The problem is, that's ugly as shit. What better way to do it is there that's more readable, maintainable, debuggable, etc? And that function instantiation thing gives me the willies. Well, I don't know the best answer for that yet. How about this:

"use strict";
var sys=require('sys');
for(var i=0;i<10;i++) {
 (function(number) {
  setTimeout(function() {sys.debug("I is now: "+number)},1000);
 })(i);
}

(The output is still the same). That feels a little less awful and unreadable - and doesn't give me the anonymous-function-returning-function yucky feelings that the previous one did. (Though it still is effectively doing that, isn't it?) The crazy squiggly brace, close-paren, open-paren business is still a little awkward though.

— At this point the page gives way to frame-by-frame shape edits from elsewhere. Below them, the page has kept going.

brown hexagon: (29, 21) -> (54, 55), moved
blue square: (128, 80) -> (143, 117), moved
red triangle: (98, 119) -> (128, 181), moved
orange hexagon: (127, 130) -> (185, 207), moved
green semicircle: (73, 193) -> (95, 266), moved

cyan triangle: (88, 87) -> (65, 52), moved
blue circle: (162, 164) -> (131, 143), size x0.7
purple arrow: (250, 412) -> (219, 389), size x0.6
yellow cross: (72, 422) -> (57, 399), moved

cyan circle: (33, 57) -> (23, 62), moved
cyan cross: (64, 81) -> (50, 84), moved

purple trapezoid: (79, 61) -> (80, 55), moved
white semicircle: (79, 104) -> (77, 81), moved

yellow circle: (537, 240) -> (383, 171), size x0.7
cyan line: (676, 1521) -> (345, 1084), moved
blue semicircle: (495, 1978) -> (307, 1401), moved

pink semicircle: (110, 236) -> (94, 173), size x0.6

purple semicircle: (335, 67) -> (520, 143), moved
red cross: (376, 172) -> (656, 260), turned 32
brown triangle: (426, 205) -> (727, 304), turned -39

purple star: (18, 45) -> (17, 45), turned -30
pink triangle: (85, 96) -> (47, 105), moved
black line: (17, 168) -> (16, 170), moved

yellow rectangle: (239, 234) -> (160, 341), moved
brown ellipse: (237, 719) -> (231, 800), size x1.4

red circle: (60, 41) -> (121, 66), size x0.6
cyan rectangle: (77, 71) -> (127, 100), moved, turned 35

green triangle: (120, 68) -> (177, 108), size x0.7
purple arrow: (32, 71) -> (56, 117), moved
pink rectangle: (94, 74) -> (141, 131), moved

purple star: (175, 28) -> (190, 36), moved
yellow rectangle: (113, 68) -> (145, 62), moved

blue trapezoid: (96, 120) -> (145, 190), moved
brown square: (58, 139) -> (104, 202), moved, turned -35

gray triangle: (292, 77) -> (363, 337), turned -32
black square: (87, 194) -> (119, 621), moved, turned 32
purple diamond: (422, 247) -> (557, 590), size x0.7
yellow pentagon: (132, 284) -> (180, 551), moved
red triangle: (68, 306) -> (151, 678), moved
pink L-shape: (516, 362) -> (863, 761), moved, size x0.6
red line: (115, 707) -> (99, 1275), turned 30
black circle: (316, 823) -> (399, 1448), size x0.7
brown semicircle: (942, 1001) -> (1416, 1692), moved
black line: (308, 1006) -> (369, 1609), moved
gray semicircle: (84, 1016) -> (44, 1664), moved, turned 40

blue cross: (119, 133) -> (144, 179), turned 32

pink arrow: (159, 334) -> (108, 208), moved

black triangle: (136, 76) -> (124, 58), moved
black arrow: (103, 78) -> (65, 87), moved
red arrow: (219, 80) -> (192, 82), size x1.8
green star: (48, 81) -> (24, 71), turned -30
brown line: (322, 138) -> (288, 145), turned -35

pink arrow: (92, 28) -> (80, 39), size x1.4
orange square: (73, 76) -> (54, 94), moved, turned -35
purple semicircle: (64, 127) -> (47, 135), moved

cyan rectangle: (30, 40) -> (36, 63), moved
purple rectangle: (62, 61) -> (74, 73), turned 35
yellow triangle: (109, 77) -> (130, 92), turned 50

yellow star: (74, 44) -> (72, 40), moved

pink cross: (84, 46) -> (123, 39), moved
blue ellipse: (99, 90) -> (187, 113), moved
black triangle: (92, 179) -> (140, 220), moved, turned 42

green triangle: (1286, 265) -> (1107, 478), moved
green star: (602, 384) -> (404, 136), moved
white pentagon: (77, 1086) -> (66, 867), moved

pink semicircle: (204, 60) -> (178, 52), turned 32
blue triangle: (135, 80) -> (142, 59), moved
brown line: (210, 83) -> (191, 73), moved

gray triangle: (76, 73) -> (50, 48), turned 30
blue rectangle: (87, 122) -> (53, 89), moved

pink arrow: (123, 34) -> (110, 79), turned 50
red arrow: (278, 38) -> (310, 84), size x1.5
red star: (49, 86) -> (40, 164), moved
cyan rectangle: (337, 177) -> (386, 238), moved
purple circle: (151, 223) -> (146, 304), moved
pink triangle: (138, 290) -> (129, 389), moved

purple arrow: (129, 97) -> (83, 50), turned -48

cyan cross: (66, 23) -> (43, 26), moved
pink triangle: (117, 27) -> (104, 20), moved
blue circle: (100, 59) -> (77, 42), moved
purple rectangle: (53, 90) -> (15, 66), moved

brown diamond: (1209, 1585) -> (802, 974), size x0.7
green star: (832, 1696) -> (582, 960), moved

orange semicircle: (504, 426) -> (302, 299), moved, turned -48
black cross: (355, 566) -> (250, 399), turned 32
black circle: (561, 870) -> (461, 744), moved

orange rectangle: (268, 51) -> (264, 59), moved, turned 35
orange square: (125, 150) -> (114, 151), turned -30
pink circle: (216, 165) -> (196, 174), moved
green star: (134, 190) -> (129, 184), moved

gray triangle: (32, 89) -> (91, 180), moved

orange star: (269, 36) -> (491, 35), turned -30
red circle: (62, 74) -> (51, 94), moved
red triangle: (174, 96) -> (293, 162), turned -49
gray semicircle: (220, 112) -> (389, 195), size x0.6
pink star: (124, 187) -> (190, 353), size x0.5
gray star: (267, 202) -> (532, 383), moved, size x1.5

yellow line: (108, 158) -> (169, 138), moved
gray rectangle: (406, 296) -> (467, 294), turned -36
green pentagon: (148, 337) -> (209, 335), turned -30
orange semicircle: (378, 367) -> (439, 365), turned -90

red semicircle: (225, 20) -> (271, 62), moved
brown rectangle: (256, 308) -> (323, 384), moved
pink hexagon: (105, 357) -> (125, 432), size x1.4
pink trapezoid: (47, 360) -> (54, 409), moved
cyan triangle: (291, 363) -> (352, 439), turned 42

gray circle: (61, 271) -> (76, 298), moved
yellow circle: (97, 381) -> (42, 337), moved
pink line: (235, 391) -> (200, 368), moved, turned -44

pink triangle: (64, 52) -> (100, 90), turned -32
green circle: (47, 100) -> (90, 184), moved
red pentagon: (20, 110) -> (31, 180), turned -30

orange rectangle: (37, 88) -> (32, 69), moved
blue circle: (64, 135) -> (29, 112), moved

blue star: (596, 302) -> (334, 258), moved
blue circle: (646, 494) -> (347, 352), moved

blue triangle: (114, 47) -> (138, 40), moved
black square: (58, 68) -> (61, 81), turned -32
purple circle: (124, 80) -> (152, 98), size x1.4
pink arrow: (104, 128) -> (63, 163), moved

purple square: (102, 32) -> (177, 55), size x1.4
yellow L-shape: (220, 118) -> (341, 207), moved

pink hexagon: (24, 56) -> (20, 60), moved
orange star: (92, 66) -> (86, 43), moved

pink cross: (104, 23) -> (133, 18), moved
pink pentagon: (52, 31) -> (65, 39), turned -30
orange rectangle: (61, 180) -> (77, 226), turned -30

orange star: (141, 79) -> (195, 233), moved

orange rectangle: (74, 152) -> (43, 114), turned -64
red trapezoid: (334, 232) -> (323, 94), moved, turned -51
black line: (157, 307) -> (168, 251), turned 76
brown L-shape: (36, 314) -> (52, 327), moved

A piece of advice I got from the node.js group seemed pretty sage, in terms of making this stuff more readable:

"use strict";
var sys=require('sys');

function make_timeout_num(number)
{
 setTimeout(function() {sys.debug("I is now: "+number)},1000);
}

for(var i=0;i<10;i++) {
 make_timeout_num(i);
}

(output is still the same again). And, wow, yeah, that's a hell of a lot more readable, at the expense of 4 or so more lines. But sometimes, logically, you don't want to split out your functions like that - if every time you need to freeze something in a scope you have to declare a function somewhere, your eyes will have to scan all over the place, and that could be ugly. So you could maybe declare the function within the for loop - though that's still in the global scope, it would just be for readability's sake.

I think I'll probably stick with the previous one, with the anonymous function declared in-line. It's not too insanely unreadable, and it's compact enough. If the contents of my anonymous function gets a few lines long, or gets a few variables deep, I might split it out into its own function for readability's sake.